The restoration “reveals the film’s full force,” said Scott Simmon, a film historian and English department chairman at the University of California, Davis.
Even after the Army approved its release in 1980, the poor quality of the prints and, in particular, the garbled soundtrack made it almost impossible to understand the whispers and mumbles of soldiers in some scenes.
The restored soundtrack “makes the film speak in a way it never could before,” Simmon said in an interview.
The film is striking for its potential relevance for a new generation of veterans returning from Iraq and Afghanistan, showing soldiers struggling to cope with what was then commonly called shell shock, and more formally labeled psychoneurosis, but is now known as post-traumatic stress disorder.
“We hope that by making ‘Let There Be Light’ freely available — and by drawing attention to it — that the courageous documentary will find the audience it was intended to serve,” said Annette Melville, director of the National Film Preservation Foundation, which funded the restoration.
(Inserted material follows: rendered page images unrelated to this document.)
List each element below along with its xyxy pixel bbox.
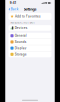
button[interactable]: Sounds — [8, 39, 51, 45]
staticText: Devices — [15, 26, 28, 30]
button[interactable]: Back — [5, 6, 20, 12]
button[interactable]: Storage — [8, 51, 51, 57]
staticText: Storage — [15, 52, 27, 56]
staticText: General — [15, 34, 27, 37]
button[interactable]: General — [8, 33, 51, 39]
staticText: PERSONAL HOTSPOT — [10, 21, 35, 24]
staticText: Back — [11, 8, 19, 11]
staticText: Display — [15, 46, 27, 50]
staticText: Settings — [24, 7, 36, 12]
button[interactable]: Add to Favorites — [8, 13, 51, 20]
button[interactable]: Display — [8, 45, 51, 51]
staticText: Add to Favorites — [15, 15, 41, 18]
button[interactable]: Devices — [8, 25, 51, 31]
staticText: 9:41 — [10, 1, 16, 5]
staticText: Sounds — [15, 40, 27, 44]
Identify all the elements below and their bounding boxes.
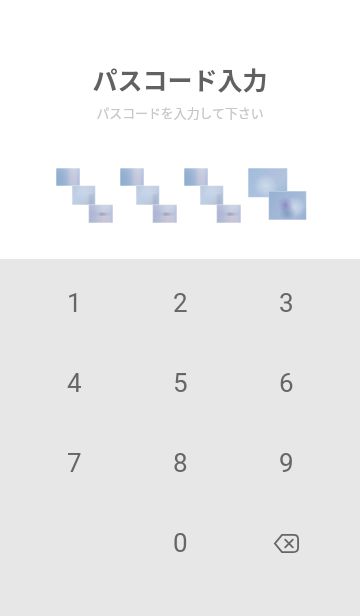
button[interactable]: 8 [127, 423, 233, 503]
button[interactable]: Backspace [233, 503, 339, 583]
button[interactable]: 0 [127, 503, 233, 583]
staticText: 6 [279, 368, 294, 398]
staticText: パスコードを入力して下さい [96, 103, 264, 122]
button[interactable]: 1 [21, 263, 127, 343]
staticText: 7 [67, 448, 82, 478]
staticText: 1 [67, 288, 82, 318]
staticText: 2 [173, 288, 188, 318]
button[interactable]: 5 [127, 343, 233, 423]
button[interactable]: 3 [233, 263, 339, 343]
staticText: 9 [279, 448, 294, 478]
button[interactable]: 4 [21, 343, 127, 423]
button[interactable]: 9 [233, 423, 339, 503]
button[interactable]: 6 [233, 343, 339, 423]
staticText: 8 [173, 448, 188, 478]
staticText: 3 [279, 288, 294, 318]
button[interactable]: 2 [127, 263, 233, 343]
staticText: パスコード入力 [92, 61, 268, 97]
staticText: 4 [67, 368, 82, 398]
staticText: 0 [173, 528, 188, 558]
button[interactable]: 7 [21, 423, 127, 503]
staticText: 5 [173, 368, 188, 398]
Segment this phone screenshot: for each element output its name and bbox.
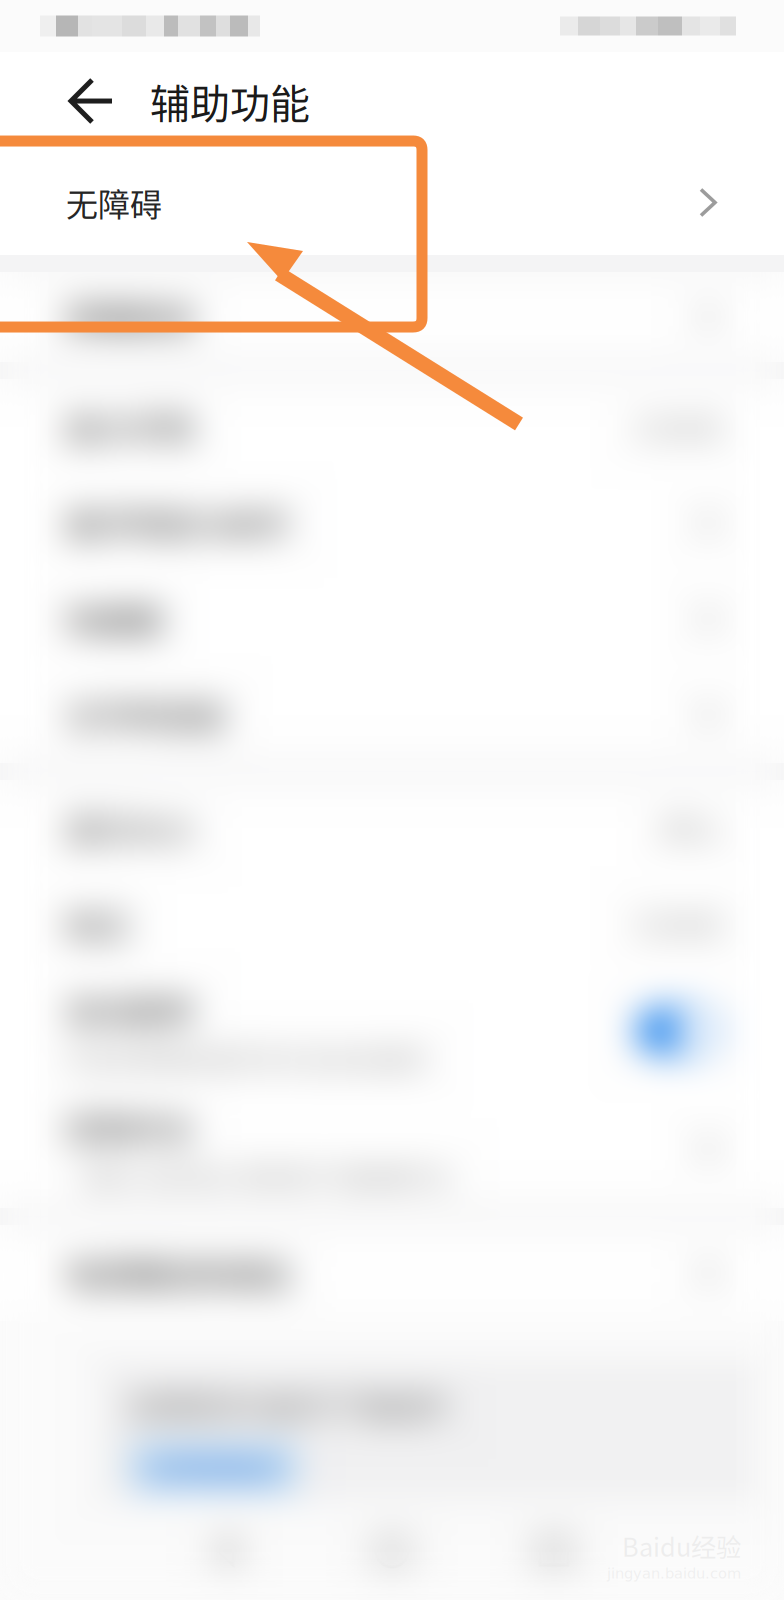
staticText: 文字转语音 bbox=[66, 692, 226, 738]
button[interactable]: 返回 bbox=[60, 52, 150, 150]
button[interactable]: 屏幕朗读 bbox=[0, 272, 784, 362]
staticText: 电源键结束通话 bbox=[66, 1250, 290, 1296]
button[interactable]: 自动旋转 bbox=[0, 972, 784, 1090]
button[interactable]: 主屏幕 bbox=[350, 1510, 434, 1594]
button[interactable]: 返回 bbox=[188, 1510, 272, 1594]
staticText: 开启后屏幕会随手机方向自动旋转 bbox=[66, 1041, 426, 1076]
staticText: 校正 bbox=[66, 901, 130, 947]
staticText: 无障碍服务 bbox=[144, 1448, 284, 1488]
button[interactable]: 最近任务 bbox=[512, 1510, 596, 1594]
button[interactable]: 放大手势 bbox=[0, 379, 784, 475]
staticText: 显示大小 bbox=[66, 805, 194, 851]
staticText: 放大手势 bbox=[66, 404, 194, 450]
button[interactable]: 无障碍 bbox=[0, 150, 784, 255]
staticText: 控制时长 bbox=[66, 1104, 194, 1151]
button[interactable]: 无障碍服务 bbox=[130, 1442, 298, 1493]
button[interactable]: 悬浮导航与单手 bbox=[0, 475, 784, 571]
staticText: 快捷键 bbox=[66, 596, 162, 642]
staticText: 如需更多功能可下载插件 bbox=[130, 1384, 448, 1426]
staticText: 自动旋转 bbox=[66, 986, 194, 1033]
staticText: 无障碍 bbox=[66, 179, 162, 226]
button[interactable]: 文字转语音 bbox=[0, 667, 784, 763]
staticText: jingyan.baidu.com bbox=[607, 1565, 741, 1582]
staticText: 辅助功能 bbox=[150, 72, 310, 130]
staticText: 屏幕朗读 bbox=[66, 294, 194, 340]
button[interactable]: 显示大小 bbox=[0, 780, 784, 876]
button[interactable]: 控制时长 bbox=[0, 1090, 784, 1208]
button[interactable]: 校正 bbox=[0, 876, 784, 972]
staticText: 悬浮导航与单手 bbox=[66, 500, 290, 546]
button[interactable]: 电源键结束通话 bbox=[0, 1225, 784, 1321]
staticText: Baidu经验 bbox=[622, 1527, 741, 1564]
button[interactable]: 快捷键 bbox=[0, 571, 784, 667]
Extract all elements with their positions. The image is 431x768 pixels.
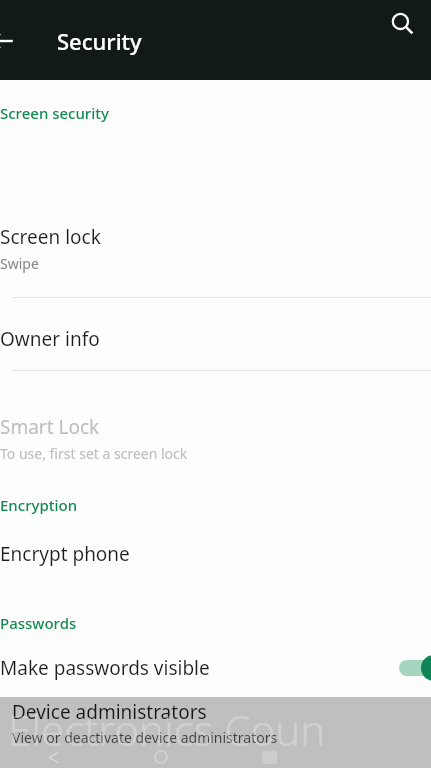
staticText: Passwords: [0, 613, 77, 633]
staticText: Encryption: [0, 495, 78, 515]
staticText: Device administrators: [12, 699, 207, 725]
button[interactable]: Search: [379, 0, 425, 46]
button[interactable]: Home: [107, 750, 215, 764]
button[interactable]: Screen lock: [12, 217, 431, 279]
button[interactable]: Device administrators: [0, 697, 431, 749]
staticText: Owner info: [0, 326, 100, 352]
button[interactable]: Smart Lock: [12, 407, 431, 469]
staticText: Encrypt phone: [0, 541, 130, 567]
staticText: Electronics Coun: [8, 701, 326, 758]
staticText: Smart Lock: [0, 414, 100, 440]
staticText: Screen security: [0, 103, 109, 123]
staticText: Screen lock: [0, 224, 101, 250]
staticText: Device administration: [0, 727, 157, 747]
staticText: Swipe: [0, 254, 39, 273]
button[interactable]: Recent apps: [215, 751, 323, 764]
staticText: Security: [57, 26, 142, 56]
staticText: Make passwords visible: [0, 655, 210, 681]
staticText: To use, first set a screen lock: [0, 444, 188, 463]
button[interactable]: Owner info: [12, 312, 431, 366]
button[interactable]: Encrypt phone: [12, 529, 431, 579]
staticText: View or deactivate device administrators: [12, 728, 278, 747]
button[interactable]: Make passwords visible: [12, 642, 431, 694]
button[interactable]: Navigate up: [0, 17, 26, 65]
The film, commissioned by the Army near the end of the war, was intended to prepare Americans for the realities of what combat had done to those sent to war but also to show that their psychological wounds could often be treated with therapy.
But when it came time to release the film, the Army balked, claiming it violated the privacy of the soldiers involved. Huston never bought that explanation.
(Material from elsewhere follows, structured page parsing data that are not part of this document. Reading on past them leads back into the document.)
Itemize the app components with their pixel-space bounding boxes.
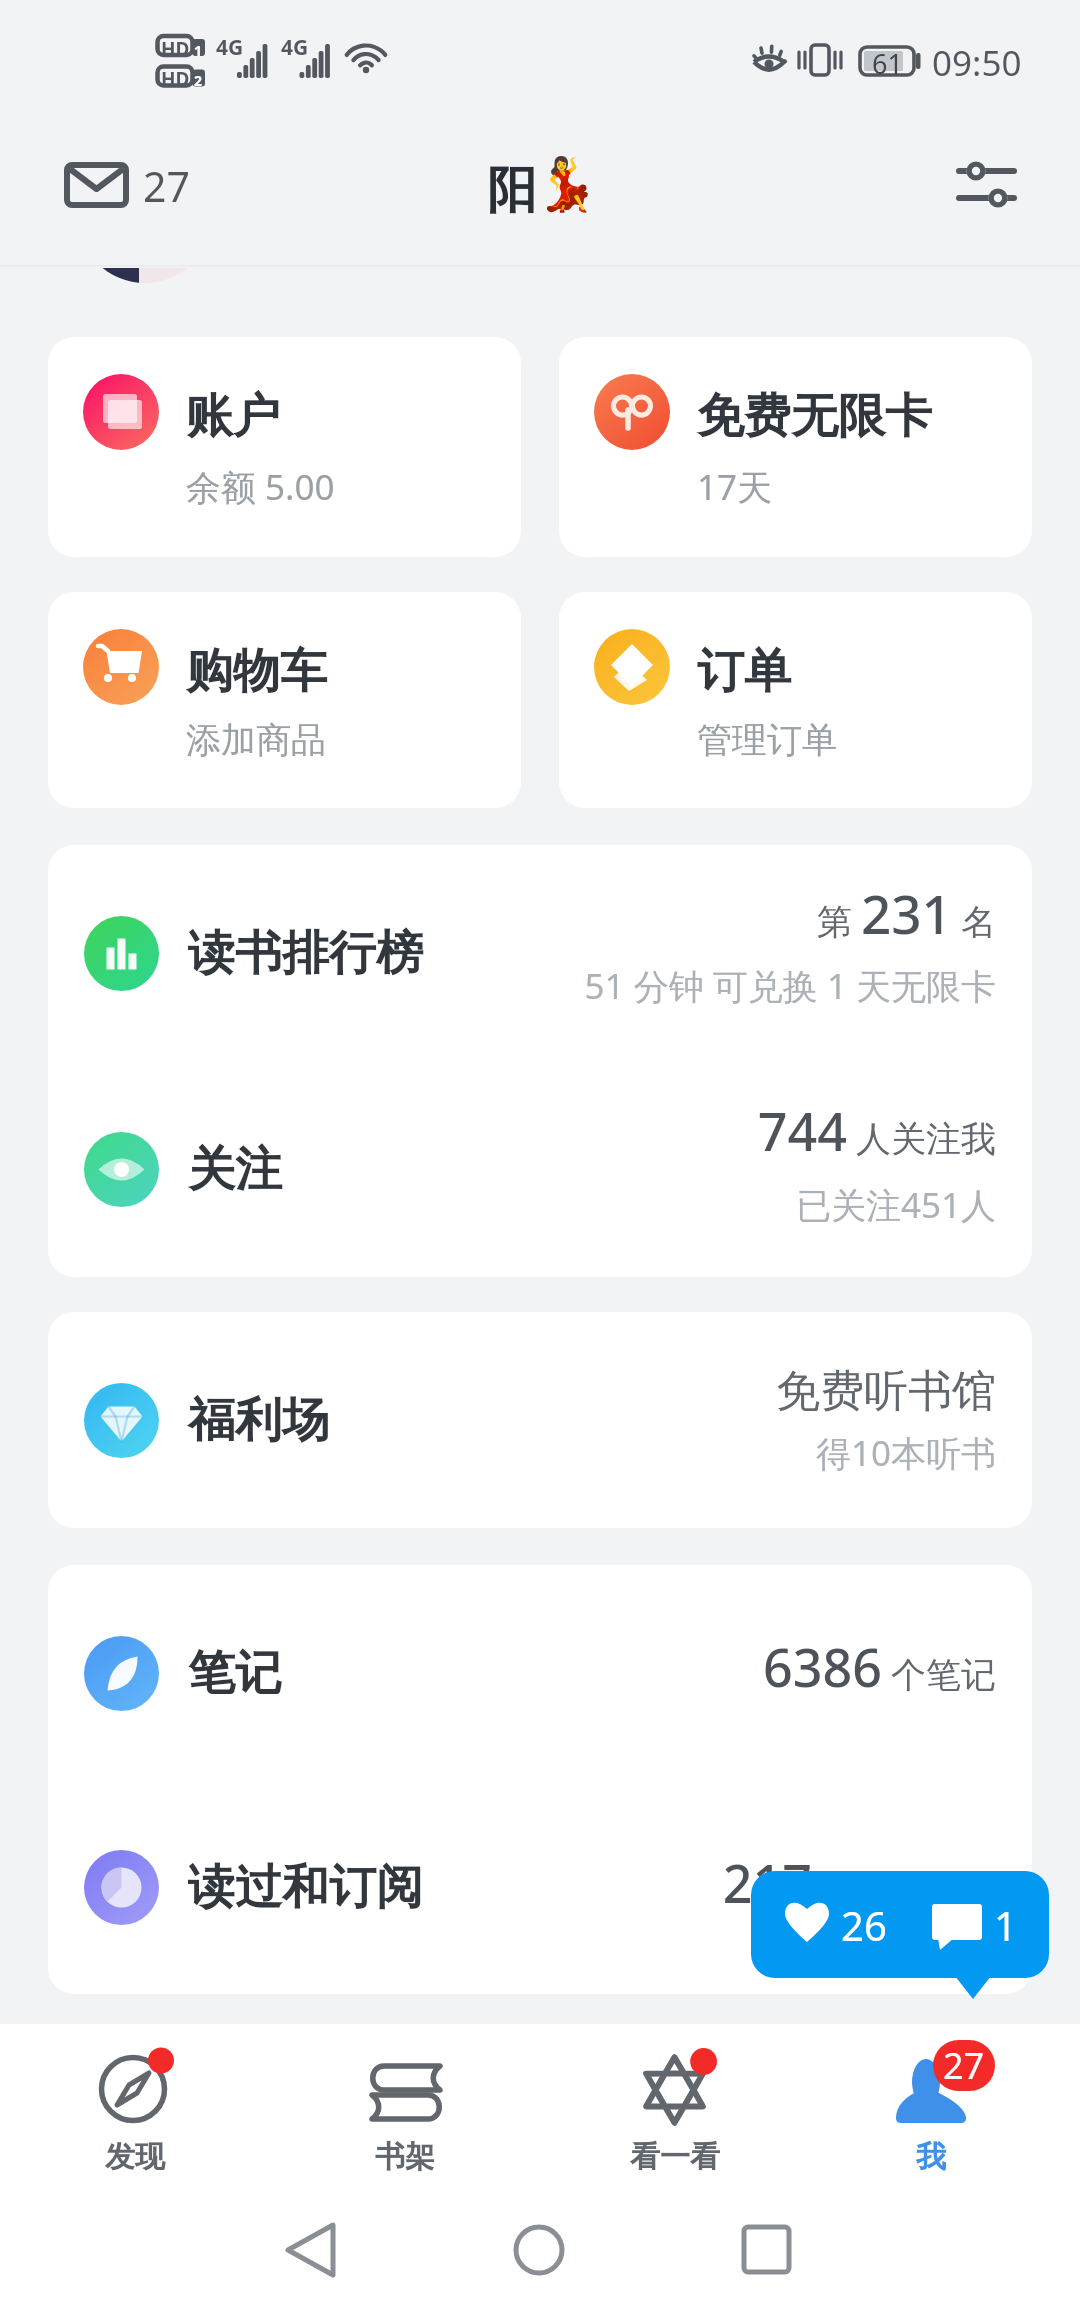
staticText: 读书排行榜 — [188, 924, 423, 983]
staticText: 得10本听书 — [815, 1429, 996, 1477]
button[interactable]: 关注 — [48, 1061, 1032, 1277]
staticText: 51 分钟 可兑换 1 天无限卡 — [584, 962, 996, 1010]
button[interactable]: Recent apps — [706, 2200, 826, 2300]
button[interactable]: 27 — [810, 2024, 1080, 2185]
button[interactable]: Back — [250, 2200, 370, 2300]
staticText: 27 — [143, 158, 190, 214]
staticText: 余额 5.00 — [186, 463, 335, 511]
button[interactable]: 账户 — [48, 337, 521, 557]
staticText: 4G — [281, 33, 309, 62]
staticText: 订单 — [697, 642, 791, 701]
button[interactable]: 购物车 — [48, 592, 521, 808]
staticText: 第 231 名 — [816, 877, 996, 949]
staticText: 1 — [994, 1898, 1017, 1952]
button[interactable]: Likes and comments — [751, 1871, 1049, 2001]
staticText: 购物车 — [186, 642, 327, 701]
staticText: 09:50 — [932, 39, 1022, 87]
staticText: 1 — [194, 41, 203, 60]
staticText: 2 — [194, 71, 203, 90]
staticText: 61 — [872, 45, 903, 82]
staticText: 书架 — [375, 2138, 435, 2176]
staticText: 添加商品 — [186, 718, 326, 762]
staticText: 4G — [216, 33, 244, 62]
button[interactable]: Home — [479, 2200, 599, 2300]
staticText: 读过和订阅 — [188, 1858, 423, 1917]
button[interactable]: 读书排行榜 — [48, 845, 1032, 1061]
staticText: 我 — [916, 2138, 946, 2176]
staticText: 管理订单 — [697, 718, 837, 762]
staticText: 217 个读过订阅 — [722, 1847, 996, 1918]
button[interactable]: 看一看 — [540, 2024, 810, 2185]
staticText: 看一看 — [630, 2138, 720, 2176]
staticText: 17天 — [697, 463, 773, 511]
staticText: HD — [161, 36, 190, 62]
staticText: 26 — [841, 1898, 887, 1952]
staticText: 福利场 — [188, 1391, 329, 1450]
staticText: 发现 — [105, 2138, 165, 2176]
staticText: 免费无限卡 — [697, 387, 932, 446]
staticText: HD — [161, 66, 190, 92]
button[interactable]: 书架 — [270, 2024, 540, 2185]
button[interactable]: Messages — [44, 142, 214, 228]
button[interactable]: 发现 — [0, 2024, 270, 2185]
staticText: 6386 个笔记 — [762, 1631, 996, 1702]
button[interactable]: 福利场 — [48, 1312, 1032, 1528]
staticText: 27 — [943, 2041, 985, 2090]
staticText: 阳 — [487, 159, 537, 222]
button[interactable]: Settings — [926, 131, 1046, 247]
staticText: 账户 — [186, 387, 280, 446]
button[interactable]: 读过和订阅 — [48, 1781, 1032, 1994]
button[interactable]: 免费无限卡 — [559, 337, 1032, 557]
staticText: 笔记 — [188, 1644, 282, 1703]
staticText: 已关注451人 — [795, 1181, 996, 1229]
staticText: 关注 — [188, 1140, 282, 1199]
staticText: 💃 — [534, 154, 599, 215]
button[interactable]: 笔记 — [48, 1565, 1032, 1781]
staticText: 免费听书馆 — [776, 1364, 996, 1419]
staticText: 744 人关注我 — [757, 1095, 996, 1166]
button[interactable]: 订单 — [559, 592, 1032, 808]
“I think it boils down to the fact that they wanted to maintain the ‘warrior’ myth, which said that our Americans went to war and came back all the stronger for the experience, standing tall and proud for having served their country well,” Huston wrote years later in his autobiography.
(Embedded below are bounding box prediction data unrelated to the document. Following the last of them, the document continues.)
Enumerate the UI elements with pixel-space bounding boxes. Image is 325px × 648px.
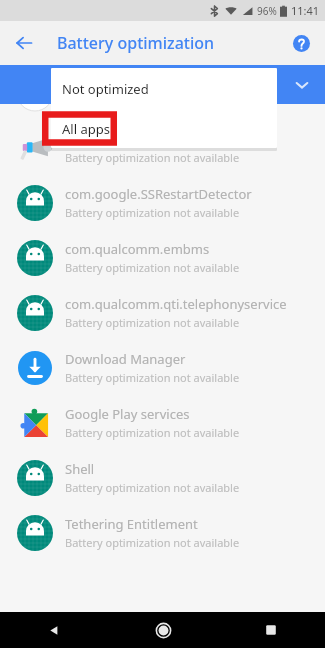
staticText: com.google.SSRestartDetector xyxy=(65,185,252,203)
button[interactable]: Shell xyxy=(0,450,325,505)
button[interactable]: com.qualcomm.embms xyxy=(0,230,325,285)
staticText: Battery optimization not available xyxy=(65,425,240,440)
button[interactable]: Back xyxy=(0,612,109,648)
button[interactable]: Help xyxy=(286,28,316,58)
staticText: Battery optimization not available xyxy=(65,535,240,550)
button[interactable]: Cell Broadcasts xyxy=(0,120,325,175)
button[interactable]: Tethering Entitlement xyxy=(0,505,325,560)
staticText: Battery optimization not available xyxy=(65,480,240,495)
button[interactable] xyxy=(0,65,325,120)
staticText: Google Play services xyxy=(65,405,190,423)
staticText: com.qualcomm.qti.telephonyservice xyxy=(65,295,287,313)
staticText: 96% xyxy=(257,4,277,18)
button[interactable]: Back xyxy=(8,27,40,59)
button[interactable]: com.qualcomm.qti.telephonyservice xyxy=(0,285,325,340)
staticText: Battery optimization not available xyxy=(65,260,240,275)
staticText: Battery optimization not available xyxy=(65,315,240,330)
button[interactable]: Google Play services xyxy=(0,395,325,450)
staticText: 11:41 xyxy=(291,3,320,18)
staticText: Tethering Entitlement xyxy=(65,515,198,533)
button[interactable]: Download Manager xyxy=(0,340,325,395)
staticText: Battery optimization not available xyxy=(65,370,240,385)
staticText: Battery optimization not available xyxy=(65,150,240,165)
button[interactable]: Recents xyxy=(217,612,325,648)
staticText: Battery optimization xyxy=(57,32,215,54)
button[interactable]: Home xyxy=(109,612,217,648)
staticText: Download Manager xyxy=(65,350,186,368)
staticText: Not optimized xyxy=(62,80,149,98)
staticText: com.qualcomm.embms xyxy=(65,240,210,258)
staticText: Cell Broadcasts xyxy=(65,130,159,148)
button[interactable]: All apps xyxy=(51,109,277,148)
staticText: Shell xyxy=(65,460,95,478)
staticText: Battery optimization not available xyxy=(65,205,240,220)
button[interactable]: Not optimized xyxy=(51,68,277,109)
button[interactable]: com.google.SSRestartDetector xyxy=(0,175,325,230)
staticText: All apps xyxy=(62,120,110,138)
button[interactable]: Expand filter xyxy=(287,70,317,100)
Sympathetic portrayals of wartime post traumatic stress “were swept under the rug” until after the Vietnam era, Simmon said in an essay he wrote about the film’s restoration for the preservation foundation. “Let There Be Light” is considered groundbreaking in documentary film history for its almost unprecedented use of unscripted interviews, according to Simmon.
The film is also striking for showing the free and casual interaction of African American and white soldiers being treated at the integrated Army hospital. After the film was pulled, the Army commissioned a remake using actors to reenact the scenes filmed by Huston, giving all the speaking roles to whites.